My site is beautiful! I will be living in a small town called Elloyin for the next two years. It is two villages west of Beyin. Beyin is the closest village to Nzulezo...the village on stilts. My village is very welcoming and excited to have me there. The kids all call me "boofalet" which is Nzema for "white girl". I have been in my village now for 3 weeks and they are finally starting to call me "Yaba", which is my name in my village and means "Thursday born". The ones who don't call my by my name are at least calling me "my boofalet".

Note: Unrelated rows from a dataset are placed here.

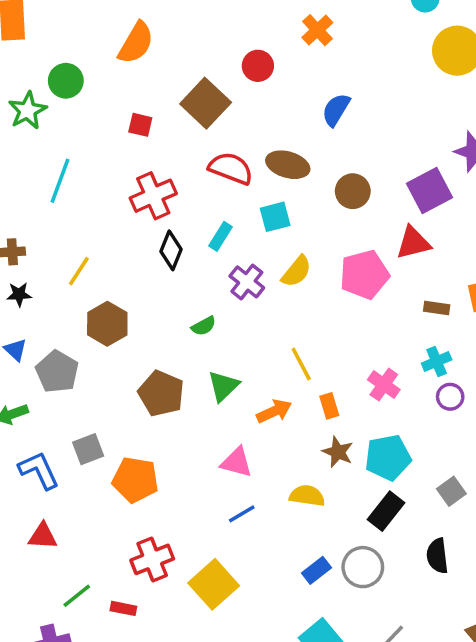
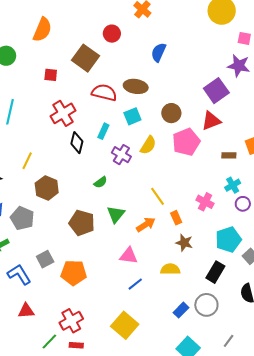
brown circle: (353, 191) -> (171, 113), moved
cyan pentagon: (388, 458) -> (228, 240), moved
red cross: (152, 559) -> (71, 321), moved

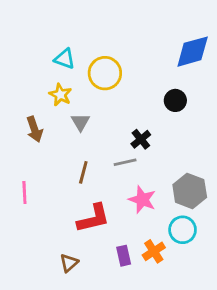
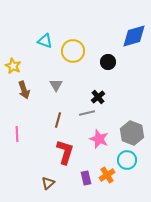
yellow star: (60, 95) -> (13, 66), moved
black circle: (175, 100) -> (108, 62), moved
red L-shape: (93, 218) -> (65, 152), turned -60

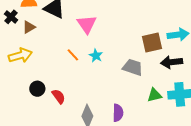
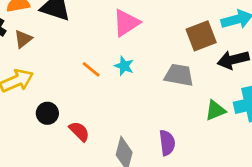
pink triangle: (87, 24) -> (126, 23), moved, turned 40
black circle: (37, 89) -> (47, 113), moved

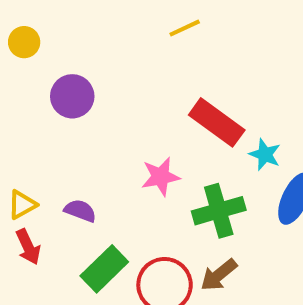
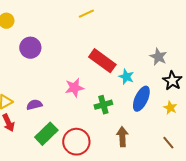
purple semicircle: (80, 211) -> (34, 105), turned -35
green cross: (219, 211) -> (103, 105), size x0.7
brown arrow: (219, 275) -> (122, 137), moved, turned 126

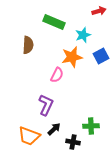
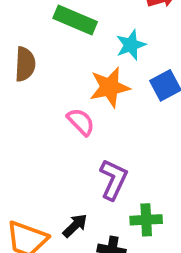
pink semicircle: (57, 75) -> (81, 122), turned -70
purple L-shape: (46, 105) -> (113, 179), moved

I am very lucky to have running water and electricity.... sometimes! I live with my landlord, his name is Ateiko. He is 63 years old and is the town doctor. He is also a community elder, which means he is respected and any problems in the village are brought to him and the council of elders. He has been my life savor the past few weeks, introducing me to essential people in the community, teaching more Nzema, and keeping the village scum away from my door.

In my free time I like to work in my garden.... it's my only escape from Ghana. I have a lot of work to do though, as of right now it is the town dump. I have been burning and burying the trash and it is finally starting to look like a garden. I planted my seeds in empty water sachets and they are just now starting to sprout. Hopefully I will have some fresh vegetables soon. It is so funny to see the reaction of the Ghanaians when I work in the garden.... they say I am strong and hardworking. When I start to sweat they ask if I am tired and try to get me to stop. Of course it only takes 5 minutes to start sweating! It is December and it is in the 90s! Last night it was so hot that I had to sleep on my concrete floor to stop sweating long enough to fall asleep. It's strange living in an endless summer! I'm looking forward to Christmas though, and our New Years festival in my village. I can't wait to post again and tell you all about it!